A few questions.

Hi,

I have been playing with pulse. Looks neat. I have a few questions:

  1. Just to be clear. It is 100% safe to expose a pulse instance to the internet, just like we would (for example) an sshd?

  2. Your docs state that the device IDs are not secret. So am I correct in thinking that the system remains secure because two nodes wishing to communicate must explicitly “approve” each other’s keys?

  3. What measures do you take to ensure that a device ID is unique? Can two nodes be allocated the same ID?

  4. Is there a command line interface?

Cheers!

Disclaimer: I’m still very new to Pulse, so take this with a grain of salt. If anything I’ve said is wrong, somebody please correct me. That said, I’m pretty confident about all this :smile:.

  1. Don’t assume anything is 100% safe. That said, it is pretty safe. The initial connection is handled by Go’s TLS package, which is pretty good; each node has a certificate, so nothing should get past Go’s TLS code unless it’s a node you’ve explicitly decided to connect with.
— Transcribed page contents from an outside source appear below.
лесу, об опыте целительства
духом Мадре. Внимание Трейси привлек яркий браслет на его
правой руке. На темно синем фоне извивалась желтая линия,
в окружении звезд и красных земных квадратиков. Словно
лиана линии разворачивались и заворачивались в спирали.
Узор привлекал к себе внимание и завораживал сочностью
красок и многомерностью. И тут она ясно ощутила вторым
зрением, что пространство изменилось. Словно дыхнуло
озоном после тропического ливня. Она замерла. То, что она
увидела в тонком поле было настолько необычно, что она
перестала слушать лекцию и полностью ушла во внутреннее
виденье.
You can read a bit more about security in @calmh’s post here.
  2. Yes. See above.
  3. The node ID is an encoding of the SHA-256 hash of the node’s certificate. The chance of someone being able to create a valid certificate that hashes to the same thing as your certificate is so astronomically small that’s it hard to explain it in a few words. Good thing @clamh did a good job of doing that already :smile:. Search for An Aside About Collisions.
  4. Yes, syncthing-cli.

Enjoy!

Thanks for your response. That clears a few things up.